Cada grama de glicogénio muscular retém cerca de 3 g de água. Isto não é “peso funcional”, mas sim carga adicional — especialmente para modalidades onde a leveza e agilidade contam.
O metabolismo da glicose gera mais espécies reativas de oxigénio (ROS) do que a oxidação de lípidos. O uso crónico e exclusivo de glicose favorece o stress oxidativo e a inflamação (1).
🔥 A Vantagem Metabólica da Cetoadaptação
A cetoadaptação é um estado fisiológico em que o corpo aprende a usar gordura (e cetonas) como principal fonte de energia, mesmo durante o exercício. Com isso, conseguimos:
✅ Aumentar a densidade mitocondrial;
✅ Reduzir os marcadores de inflamação (IL-6, TNF-α);
✅ Preservar massa muscular mesmo em défice calórico;
✅ Melhorar a regeneração e recuperação pós-treino;
✅ Aumentar a eficiência energética do cérebro e músculo.
A dieta cetogénica induz um estado metabólico único que promove uma gestão mais eficiente das gorduras e melhora a sensibilidade à insulina, e reduz a dislipidemia aterogénica (2).
🧠 Menos Açúcar, Mais Performance Cognitiva
Durante o exercício prolongado, o cérebro começa a usar cetonas como combustível. E com bons motivos:
• As cetonas produzem mais ATP por unidade de oxigénio do que a glicose;
• Protegem contra neuroinflamação e fadiga central;
• Aumentam a clareza mental durante provas longas e treino em jejum.
A utilização de β-hidroxibutirato (BHB) pelo cérebro melhora a eficiência energética cerebral e reduz o stress oxidativo (3).
🏋️♂️ Força e Composição Corporal: o Mito Derrubado
Ao contrário do que muitos acreditam, estudos mostram que a dieta cetogénica:
• Não reduz a força nem a hipertrofia, desde que a ingestão proteica seja adequada;
• Melhora a composição corporal, reduzindo a massa gorda sem perda muscular;
• Favorece a recuperação, com menor dor muscular pós-esforço.

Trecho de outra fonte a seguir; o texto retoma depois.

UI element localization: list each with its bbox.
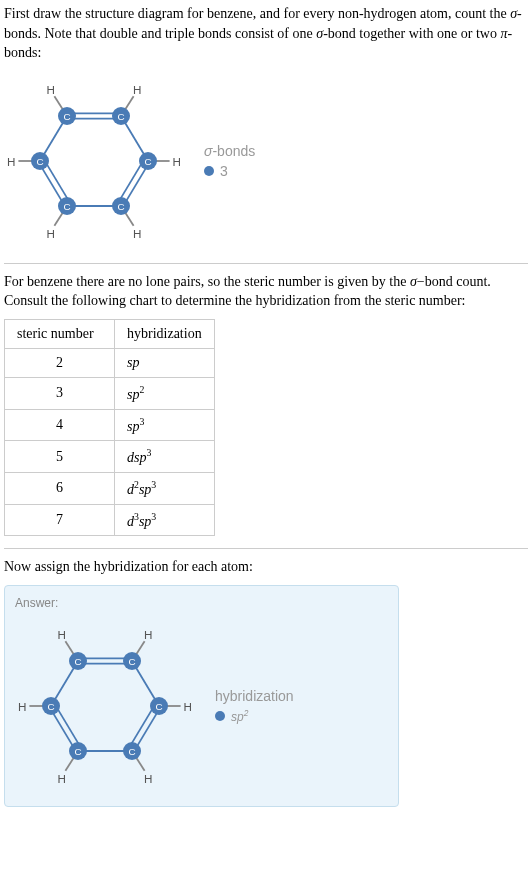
sigma-bonds-legend: σ-bonds 3 bbox=[204, 143, 255, 179]
benzene-structure-answer: C C C C C C H H H H H H bbox=[15, 616, 195, 796]
svg-text:H: H bbox=[18, 699, 26, 712]
table-row: 3 sp2 bbox=[5, 377, 215, 409]
legend-dot-icon bbox=[215, 711, 225, 721]
divider bbox=[4, 548, 528, 549]
hybridization-legend: hybridization sp2 bbox=[215, 688, 294, 724]
svg-text:H: H bbox=[58, 627, 66, 640]
hybridization-value: sp2 bbox=[231, 708, 248, 724]
svg-text:H: H bbox=[47, 82, 55, 95]
svg-text:C: C bbox=[63, 200, 70, 211]
benzene-structure-sigma: C C C C C C H H H H H H bbox=[4, 71, 184, 251]
table-row: 5 dsp3 bbox=[5, 441, 215, 473]
table-row: 4 sp3 bbox=[5, 409, 215, 441]
svg-text:H: H bbox=[58, 771, 66, 784]
svg-text:C: C bbox=[63, 110, 70, 121]
svg-text:H: H bbox=[133, 82, 141, 95]
sigma-diagram-row: C C C C C C H H H H H H σ-bonds 3 bbox=[4, 71, 528, 251]
svg-text:C: C bbox=[155, 700, 162, 711]
assign-paragraph: Now assign the hybridization for each at… bbox=[4, 557, 528, 577]
svg-text:H: H bbox=[173, 154, 181, 167]
svg-text:C: C bbox=[74, 655, 81, 666]
svg-text:C: C bbox=[36, 155, 43, 166]
svg-text:C: C bbox=[128, 655, 135, 666]
svg-text:H: H bbox=[7, 154, 15, 167]
table-row: 2 sp bbox=[5, 348, 215, 377]
svg-text:H: H bbox=[133, 226, 141, 239]
table-row: 6 d2sp3 bbox=[5, 472, 215, 504]
svg-text:C: C bbox=[128, 745, 135, 756]
svg-text:H: H bbox=[144, 771, 152, 784]
col-steric: steric number bbox=[5, 319, 115, 348]
svg-text:H: H bbox=[184, 699, 192, 712]
svg-text:C: C bbox=[117, 110, 124, 121]
svg-text:H: H bbox=[144, 627, 152, 640]
table-row: 7 d3sp3 bbox=[5, 504, 215, 536]
svg-text:C: C bbox=[74, 745, 81, 756]
divider bbox=[4, 263, 528, 264]
table-header-row: steric number hybridization bbox=[5, 319, 215, 348]
answer-label: Answer: bbox=[15, 596, 388, 610]
sigma-count: 3 bbox=[220, 163, 228, 179]
intro-paragraph: First draw the structure diagram for ben… bbox=[4, 4, 528, 63]
legend-dot-icon bbox=[204, 166, 214, 176]
svg-text:C: C bbox=[117, 200, 124, 211]
svg-text:C: C bbox=[47, 700, 54, 711]
steric-paragraph: For benzene there are no lone pairs, so … bbox=[4, 272, 528, 311]
hybridization-table: steric number hybridization 2 sp 3 sp2 4… bbox=[4, 319, 215, 536]
col-hybridization: hybridization bbox=[115, 319, 215, 348]
svg-text:H: H bbox=[47, 226, 55, 239]
svg-text:C: C bbox=[144, 155, 151, 166]
answer-box: Answer: bbox=[4, 585, 399, 807]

A dieta cetogénica em praticantes de CrossFit durante 6 semanas levou a melhorias na composição corporal e não comprometeu o desempenho (4).
⚙️ E no treino de força? E a fosfocreatina? E o glicogénio?
É verdade: nos primeiros segundos de esforço intenso e explosivo — como levantamento de pesos ou sprints curtos — o corpo usa preferencialmente o sistema da fosfocreatina (PCr) para gerar ATP rapidamente. Após 5 a 10 segundos, há uma transição para o glicogénio muscular, especialmente se a intensidade continuar alta.
❗️Mas aqui está o ponto essencial:
1. A cetoadaptação não elimina o glicogénio muscular.
Atletas em dieta cetogénica mantêm níveis de glicogénio suficientes para esforços anaeróbicos curtos (5). O corpo adapta-se a repor glicogénio via gliconeogénese, utilizando substratos como aminoácidos (ex: alanina), lactato e glicerol — este último resultante da quebra de triglicéridos — sem depender de ingestão elevada de hidratos.
2. A resíntese de ATP não depende exclusivamente da glicose.
Durante os intervalos de descanso entre séries, os atletas cetoadaptados regeneram fosfocreatina mais eficientemente graças à maior capacidade mitocondrial e ao uso preferencial de gordura como combustível (6).
3. A eficiência metabólica aumenta com a cetoadaptação.
O músculo aprende a usar menos glicogénio por repetição, acumula menos lactato e tolera cargas elevadas com maior estabilidade energética (7).
4. O treino de força e potência beneficia da estabilidade energética.
Um atleta cetoadaptado evita os picos e quebras associados à dependência da glicose — tem energia mais estável, foco mental superior e menor inflamação pós-exercício, o que facilita treinos consistentes e melhor recuperação.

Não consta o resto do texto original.